キョンは大人しく警戒心が強いため、少しの変化も敏感に感じ取ることから、凄腕のハンターであっても簡単には捕らえられません。 さらに、キョンは捕まったとしても命乞いをして鳴き叫び、それが少し人間のものに似ているのだとか。 そのため、キョンの捕獲にはハンターも消極的になっています。

キョンの増加を防ぐため、食材としての利用はどうか、という考えもあるでしょう。 実際、キョンの肉は中国や台湾では高級食材とされ、1頭食べると日本円で6万円ほどかかる、と言われています。 味は柔らかくて脂肪も少なく、クセも臭みも控えめで、食べやすいものです。

それでは、なぜキョンを「房総ジビエ」として売り出さないのか。 それは、キョンの肉に市場価値を与えてしまうと、外に離したり飼育したり、生息域の拡大につながる恐れがある、という指摘もあるためです。

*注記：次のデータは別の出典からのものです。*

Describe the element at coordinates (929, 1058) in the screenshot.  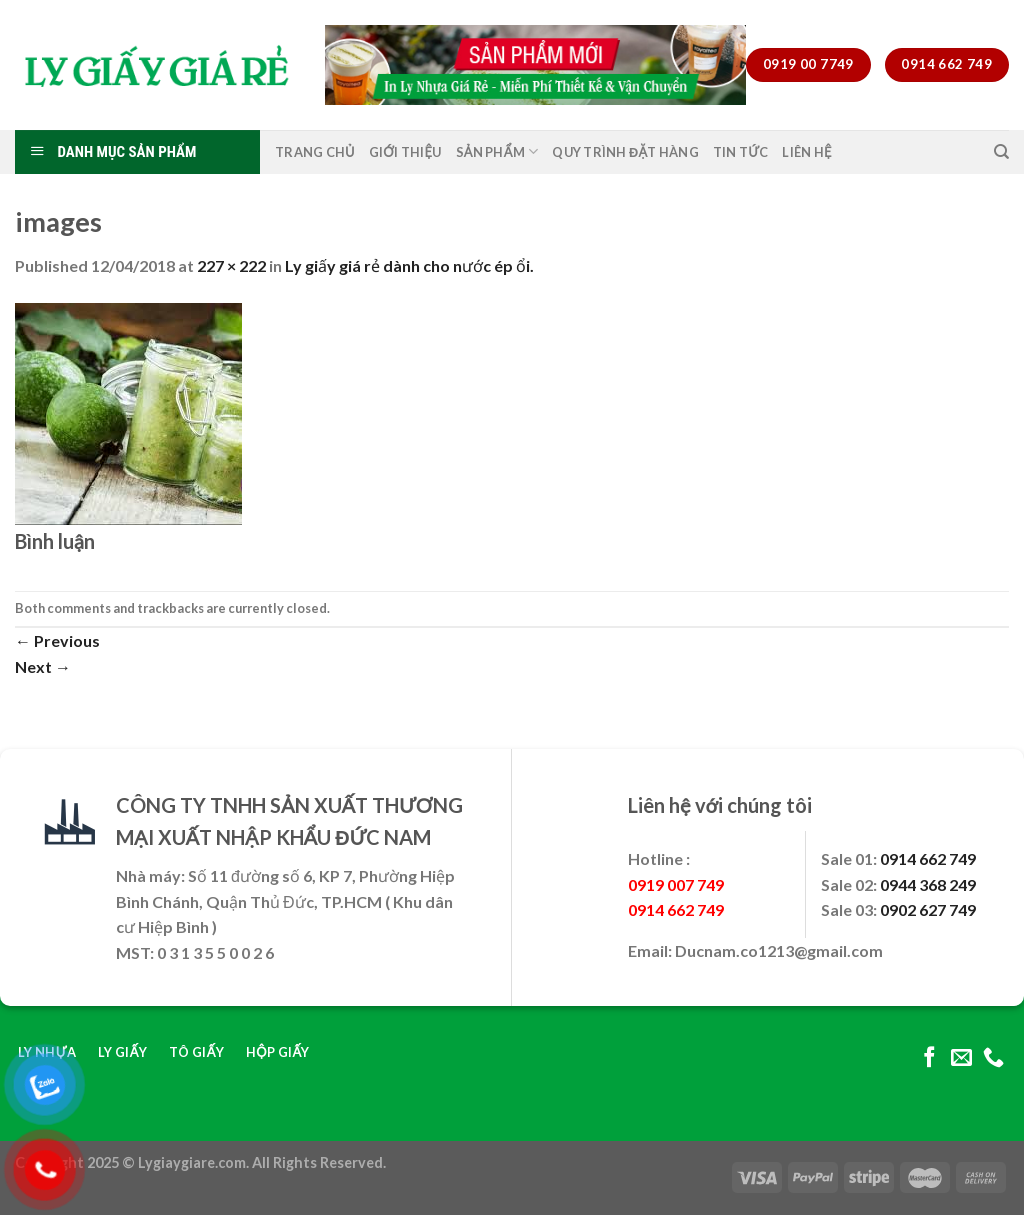
I see `[Follow on Facebook]` at that location.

実際、特定外来生物であるブラックバスも話題になったことで商業的価値が生まれ、全国各地で密放流が横行した、というケースがあります。 これを繰り返さないためにも、キョンの肉を商品として売り出すという対策は、慎重にならざるを得ない、ということなのでしょう。

キョンだけじゃない!複雑な外来種問題

このように、キョンによる問題は複雑な事情が絡まり、簡単に解決できるものではありません。 しかし、キョンのような外来種による問題は数多く、それらの解決も求められています。

これらは、人間による管理不足が原因となるケースが多く、私たちと動物の距離感を考え直させられるものばかりです。 問題を悪化させないためにも、私たちは自然環境に対する配慮を忘れてはなりません。 動物だけでなく、自然と接するときは悪影響を及ぼす行為がないか、ぜひ考えてみてください。